Does usability matter for providing access to library collections as data? As a librarian the answer may seem obvious. Of course, usability matters, without proper usability testing and design best practices we will limit the accessibility of our collection, potentially screening out some of our user community.
I agree that access is a key goal for any library project. But I want to push back on the default assumption that data should not be released without proper usability or even documentation. Too much time spent refining the usability of a tool may be a barrier to making data availability. Moreover, for an expert user the polished interface may be counterproductive.
Usability takes time and resources. In their article “More product, less process” Greene and Meissner (2005) critiqued the archival processes which prevented archivists from opening more parts of their collections to users. Too much focus on the processing of an archive slows down the availability of those archives.

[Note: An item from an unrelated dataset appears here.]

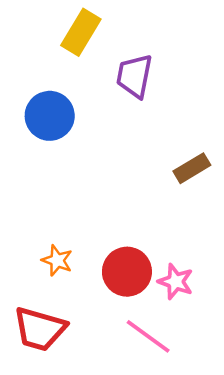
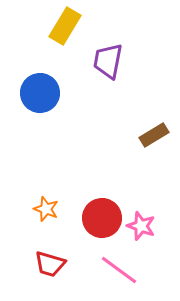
red trapezoid: (40, 329) -> (50, 264), moved, size x0.7

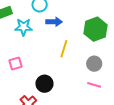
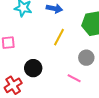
pink line: (94, 85) -> (74, 78), moved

I think data libarians are susceptible to the same conservatism that affects archivists. The hard part is wondering what should we do about it?
Here are some questions we should ask:
- What is the minimal documentation or description needed to make the data useful?
- Who is really going to access or reuse this data?
As a rough sketch I think the answer to these questions may direct us toward a small community of potential users, who don’t need a lot of way finding, and just want to access the data as soon as possible. For these users, a simple README file may be enough. What we, as librarians, really need is a way to plan for multiple releases and refinements of data over time. We need to cyclically return to our collections and reassess user needs, refining the product as we go, instead of waiting for a moment, which may never come, when we achieve a perfect, or even adequate, description.